# Huron River(Flat Rock)



## flyfisher4life1 (Sep 5, 2011)

Benji-bass said:


> Don't post stuff in which you have no idea what you're talking about...
> 
> 
> Outdoor Hub mobile, the outdoor information engine


I can post whatever I want(not violating MSF rules), mind your own business.


----------



## FISHCATCHER1 (Nov 18, 2010)

this weather system thats rolling through now should move some fish.:evil:


----------



## flyfisher4life1 (Sep 5, 2011)

FISHCATCHER1 said:


> this weather system thats rolling through now should move some fish.:evil:


Yea it should!

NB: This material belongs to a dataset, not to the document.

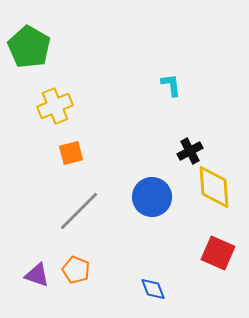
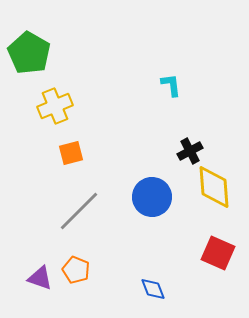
green pentagon: moved 6 px down
purple triangle: moved 3 px right, 3 px down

Are you taking out the fly rod?


----------



## FISHCATCHER1 (Nov 18, 2010)

yeah but not to the huron. i wont hit it until probably next week. im heading north in an hour in search of monster browns....let the chaos ensue!


----------



## flyfisher4life1 (Sep 5, 2011)

FISHCATCHER1 said:


> yeah but not to the huron. i wont hit it until probably next week. im heading north in an hour in search of monster browns....let the chaos ensue!


I'm actually going to the pm tomorrow, leaving today at 3am. Let me know when you are heading to Huron to swing some flies for steel, so I can also bring my fly rod also.


----------